● What you will do
In the listing below, find the line with "Цена действительна только" and the line with "участках, при осушении". Repeat those two lines and all lines between them exactly.

·····

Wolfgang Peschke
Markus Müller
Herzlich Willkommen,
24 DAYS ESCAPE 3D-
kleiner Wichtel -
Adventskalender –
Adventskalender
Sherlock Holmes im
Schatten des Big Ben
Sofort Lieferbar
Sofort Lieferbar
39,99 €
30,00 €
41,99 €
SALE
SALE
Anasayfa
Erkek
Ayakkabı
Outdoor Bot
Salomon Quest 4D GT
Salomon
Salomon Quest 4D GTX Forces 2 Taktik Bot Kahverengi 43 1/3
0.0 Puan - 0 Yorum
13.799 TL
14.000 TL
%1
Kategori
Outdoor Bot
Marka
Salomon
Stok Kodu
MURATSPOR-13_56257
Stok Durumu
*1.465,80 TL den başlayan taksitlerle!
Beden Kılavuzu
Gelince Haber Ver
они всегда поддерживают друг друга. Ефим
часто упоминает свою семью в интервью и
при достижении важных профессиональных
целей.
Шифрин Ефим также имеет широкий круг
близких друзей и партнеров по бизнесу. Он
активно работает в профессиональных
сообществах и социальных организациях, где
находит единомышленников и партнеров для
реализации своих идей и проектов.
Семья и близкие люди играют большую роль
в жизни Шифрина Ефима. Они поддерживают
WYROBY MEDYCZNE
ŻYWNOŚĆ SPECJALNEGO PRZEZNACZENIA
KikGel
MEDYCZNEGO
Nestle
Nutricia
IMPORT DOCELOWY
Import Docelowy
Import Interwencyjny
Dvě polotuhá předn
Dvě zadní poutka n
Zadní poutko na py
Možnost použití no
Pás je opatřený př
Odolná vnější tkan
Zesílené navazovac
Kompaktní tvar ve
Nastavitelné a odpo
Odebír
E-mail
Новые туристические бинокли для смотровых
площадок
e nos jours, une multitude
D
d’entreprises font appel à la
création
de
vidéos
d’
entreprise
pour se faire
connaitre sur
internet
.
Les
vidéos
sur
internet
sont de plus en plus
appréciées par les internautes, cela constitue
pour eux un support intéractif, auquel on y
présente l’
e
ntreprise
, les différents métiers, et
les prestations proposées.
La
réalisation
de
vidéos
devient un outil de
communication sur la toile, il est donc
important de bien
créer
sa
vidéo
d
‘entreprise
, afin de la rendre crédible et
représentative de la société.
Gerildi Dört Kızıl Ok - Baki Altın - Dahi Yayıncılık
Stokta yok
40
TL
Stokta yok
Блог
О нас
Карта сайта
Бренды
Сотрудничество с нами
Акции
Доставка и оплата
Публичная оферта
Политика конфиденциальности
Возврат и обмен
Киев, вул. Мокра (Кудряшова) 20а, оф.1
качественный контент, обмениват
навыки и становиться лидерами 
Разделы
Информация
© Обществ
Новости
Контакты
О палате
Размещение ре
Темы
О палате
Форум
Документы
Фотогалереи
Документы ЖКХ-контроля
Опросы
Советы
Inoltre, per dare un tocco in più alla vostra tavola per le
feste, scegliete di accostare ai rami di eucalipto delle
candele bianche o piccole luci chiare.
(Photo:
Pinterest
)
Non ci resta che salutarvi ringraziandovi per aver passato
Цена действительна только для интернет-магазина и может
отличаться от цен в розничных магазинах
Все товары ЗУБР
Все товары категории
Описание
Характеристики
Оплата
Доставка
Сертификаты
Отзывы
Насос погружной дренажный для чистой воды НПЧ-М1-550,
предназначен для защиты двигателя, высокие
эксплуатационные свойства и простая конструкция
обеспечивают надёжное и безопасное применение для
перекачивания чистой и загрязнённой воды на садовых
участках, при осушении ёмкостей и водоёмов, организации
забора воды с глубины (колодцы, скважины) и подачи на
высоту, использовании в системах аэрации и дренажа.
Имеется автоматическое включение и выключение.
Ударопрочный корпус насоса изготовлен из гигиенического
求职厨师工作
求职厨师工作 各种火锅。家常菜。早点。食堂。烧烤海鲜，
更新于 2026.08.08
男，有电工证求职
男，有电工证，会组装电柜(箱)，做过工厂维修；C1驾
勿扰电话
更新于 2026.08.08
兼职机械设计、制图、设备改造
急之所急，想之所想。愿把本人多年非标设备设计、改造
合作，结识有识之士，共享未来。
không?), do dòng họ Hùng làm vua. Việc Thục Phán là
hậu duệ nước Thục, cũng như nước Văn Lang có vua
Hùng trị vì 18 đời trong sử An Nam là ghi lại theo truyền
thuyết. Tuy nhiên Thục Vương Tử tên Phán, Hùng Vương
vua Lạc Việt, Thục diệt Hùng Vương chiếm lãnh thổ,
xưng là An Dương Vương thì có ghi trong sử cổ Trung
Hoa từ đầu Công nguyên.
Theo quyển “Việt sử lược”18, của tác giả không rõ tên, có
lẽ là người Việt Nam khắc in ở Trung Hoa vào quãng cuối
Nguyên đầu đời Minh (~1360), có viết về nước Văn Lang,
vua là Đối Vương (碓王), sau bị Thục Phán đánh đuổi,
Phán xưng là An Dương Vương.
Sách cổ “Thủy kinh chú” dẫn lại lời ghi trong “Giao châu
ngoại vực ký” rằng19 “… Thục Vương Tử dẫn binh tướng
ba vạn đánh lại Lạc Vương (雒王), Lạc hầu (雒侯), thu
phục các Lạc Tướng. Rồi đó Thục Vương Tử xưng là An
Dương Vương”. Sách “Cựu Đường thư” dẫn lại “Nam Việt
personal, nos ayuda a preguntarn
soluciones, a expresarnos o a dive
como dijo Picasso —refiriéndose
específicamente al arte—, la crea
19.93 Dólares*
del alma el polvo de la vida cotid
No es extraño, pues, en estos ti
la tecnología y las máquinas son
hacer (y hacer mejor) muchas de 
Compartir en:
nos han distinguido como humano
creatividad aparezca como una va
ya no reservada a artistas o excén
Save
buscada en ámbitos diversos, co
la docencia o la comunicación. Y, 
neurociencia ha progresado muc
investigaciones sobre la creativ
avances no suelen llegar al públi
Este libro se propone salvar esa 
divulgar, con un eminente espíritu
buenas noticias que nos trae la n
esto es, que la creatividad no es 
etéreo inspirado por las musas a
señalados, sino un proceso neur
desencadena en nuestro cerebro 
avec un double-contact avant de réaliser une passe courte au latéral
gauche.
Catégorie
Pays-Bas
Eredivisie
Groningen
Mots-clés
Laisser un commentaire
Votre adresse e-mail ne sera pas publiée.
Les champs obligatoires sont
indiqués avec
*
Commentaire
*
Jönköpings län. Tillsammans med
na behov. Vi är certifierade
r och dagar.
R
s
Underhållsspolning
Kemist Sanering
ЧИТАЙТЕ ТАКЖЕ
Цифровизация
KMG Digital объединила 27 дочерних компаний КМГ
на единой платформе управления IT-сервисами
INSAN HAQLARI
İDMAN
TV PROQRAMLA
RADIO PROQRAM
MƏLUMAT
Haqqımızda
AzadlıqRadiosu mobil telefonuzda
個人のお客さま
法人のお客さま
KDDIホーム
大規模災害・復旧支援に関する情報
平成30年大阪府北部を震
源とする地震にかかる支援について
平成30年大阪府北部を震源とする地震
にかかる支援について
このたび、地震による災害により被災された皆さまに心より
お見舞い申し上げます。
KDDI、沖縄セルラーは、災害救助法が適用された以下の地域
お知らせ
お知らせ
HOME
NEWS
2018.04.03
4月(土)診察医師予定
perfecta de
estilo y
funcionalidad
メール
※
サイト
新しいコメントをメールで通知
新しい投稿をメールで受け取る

·····

● Solution to this problem
Цена действительна только для интернет-магазина и может
отличаться от цен в розничных магазинах
Все товары ЗУБР
Все товары категории
Описание
Характеристики
Оплата
Доставка
Сертификаты
Отзывы
Насос погружной дренажный для чистой воды НПЧ-М1-550,
предназначен для защиты двигателя, высокие
эксплуатационные свойства и простая конструкция
обеспечивают надёжное и безопасное применение для
перекачивания чистой и загрязнённой воды на садовых
участках, при осушении ёмкостей и водоёмов, организации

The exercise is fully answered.